For the past 1.5 months, I have been using Glitch to teach basics of web development (HTML, CSS, JS) to ~10 Ukrainian and Belarusian refugee kids (ages 14-19).
Here’s my report so far:
-
Overall, Glitch works well. I’m happy I didn’t have to set up anything locally.
-
Any inconsistent behavior eats away at the lesson time. Example: apparently, depending on the screen size, the “site preview” panel either shows up immediately or has to be enabled explicitly. This means that some time has to be spent debugging the issue for everybody & explaining how to enable the panel & reexplaining later.
-
Linter hints turn out to be harmful on the net, for the same reason. Example: I tell kids to write
font-family: Georgia
. The linter tells them to add the default family (serif or sans-serif). Kids see the red circle and ask “what’s wrong”. Saying “ignore the linter” does not help at all. I have to explain what is serif, what is sans-serif, what are fallback fonts, etc, while I would rather focus on entirely different things.-
Same for e.g. duplicate CSS rule detection (“don’t use the same selector twice”).
-
Typo detection, on the other hand, would have been great to have. 7 out of 10 kids type
getElementByld
(“LD”) instead ofgetElementById
(“ID”) and then ask what’s wrong.
-
-
When you open a HTML page in the editor, the preview panel doesn’t switch to the same page. It turns out to be somewhat annoying, and has also eaten away a bunch of lesson time.
-
A built-in JS console would be nice to have. I tried saying “here, open the web inspector”, but then you have to choose the iframe context in the web inspector every time and nobody can remember to do it.

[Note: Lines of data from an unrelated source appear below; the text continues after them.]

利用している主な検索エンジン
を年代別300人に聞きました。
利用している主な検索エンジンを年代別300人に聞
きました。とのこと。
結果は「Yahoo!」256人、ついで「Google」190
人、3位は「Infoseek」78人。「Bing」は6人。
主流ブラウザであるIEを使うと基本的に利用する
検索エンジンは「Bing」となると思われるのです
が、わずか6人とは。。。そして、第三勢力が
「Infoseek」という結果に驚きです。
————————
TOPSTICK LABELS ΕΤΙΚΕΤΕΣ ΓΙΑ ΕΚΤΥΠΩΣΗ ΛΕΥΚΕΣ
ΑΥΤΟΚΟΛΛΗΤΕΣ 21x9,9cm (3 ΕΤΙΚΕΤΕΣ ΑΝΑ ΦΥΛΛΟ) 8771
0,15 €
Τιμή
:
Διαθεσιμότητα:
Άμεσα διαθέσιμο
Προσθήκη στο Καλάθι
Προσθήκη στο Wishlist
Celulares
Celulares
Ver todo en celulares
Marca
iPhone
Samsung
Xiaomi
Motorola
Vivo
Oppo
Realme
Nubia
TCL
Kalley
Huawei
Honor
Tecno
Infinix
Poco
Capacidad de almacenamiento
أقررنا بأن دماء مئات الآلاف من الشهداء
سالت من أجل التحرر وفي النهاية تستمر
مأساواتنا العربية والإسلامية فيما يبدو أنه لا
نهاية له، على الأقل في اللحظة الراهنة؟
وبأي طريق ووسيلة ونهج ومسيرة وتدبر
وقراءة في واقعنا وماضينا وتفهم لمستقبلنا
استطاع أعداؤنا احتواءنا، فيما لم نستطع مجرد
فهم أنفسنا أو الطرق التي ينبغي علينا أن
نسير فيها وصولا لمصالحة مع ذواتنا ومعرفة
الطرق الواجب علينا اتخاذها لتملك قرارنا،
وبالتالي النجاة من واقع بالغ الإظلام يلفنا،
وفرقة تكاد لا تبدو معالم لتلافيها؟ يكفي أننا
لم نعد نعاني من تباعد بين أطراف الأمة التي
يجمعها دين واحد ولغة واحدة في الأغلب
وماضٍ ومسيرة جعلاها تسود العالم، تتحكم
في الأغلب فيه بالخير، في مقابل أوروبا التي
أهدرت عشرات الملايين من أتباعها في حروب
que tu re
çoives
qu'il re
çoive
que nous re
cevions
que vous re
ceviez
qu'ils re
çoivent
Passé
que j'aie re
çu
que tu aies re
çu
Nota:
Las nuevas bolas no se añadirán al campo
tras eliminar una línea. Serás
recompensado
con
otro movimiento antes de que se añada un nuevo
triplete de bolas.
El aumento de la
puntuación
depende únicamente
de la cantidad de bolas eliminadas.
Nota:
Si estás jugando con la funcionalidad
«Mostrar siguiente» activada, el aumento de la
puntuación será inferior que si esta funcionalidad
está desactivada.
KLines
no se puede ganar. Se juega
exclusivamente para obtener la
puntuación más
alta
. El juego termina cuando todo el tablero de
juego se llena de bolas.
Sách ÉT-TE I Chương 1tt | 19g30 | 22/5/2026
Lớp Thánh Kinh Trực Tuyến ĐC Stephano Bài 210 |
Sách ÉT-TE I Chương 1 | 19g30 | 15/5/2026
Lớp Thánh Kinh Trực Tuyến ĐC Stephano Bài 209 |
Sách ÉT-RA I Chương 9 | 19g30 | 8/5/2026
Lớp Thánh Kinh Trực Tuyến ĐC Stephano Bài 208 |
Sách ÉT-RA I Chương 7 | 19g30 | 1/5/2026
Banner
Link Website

In the end I ended up switching to jsfiddle.net for the “let’s play with JS” parts of the lesson, and Glitch is only used to serve the final result.
-
Some kind of a “classroom” option would be awesome. I want a way to see everyone in the class & their projects. I want kids to see their peers’ projects as well because I’d like them to be able to steal code from each other.
-
Glitch doesn’t work on old macOS versions. By “old” I mean “El Capitan”. Things are just randomly broken. This means I have to upgrade everyone’s Macs, which seems easy, but empirically it’s been more than a month and still not everybody has new enough macOS.
- I’m not saying it has to be fixed. Supporting 6-year-old OSes is annoying. But it was a major time sink, probably bigger than everything else I have listed above, because if it turns out at the start of a lesson that a kid has El Capitan, they can’t participate in the lesson at all because the upgrade takes ~1.5hr.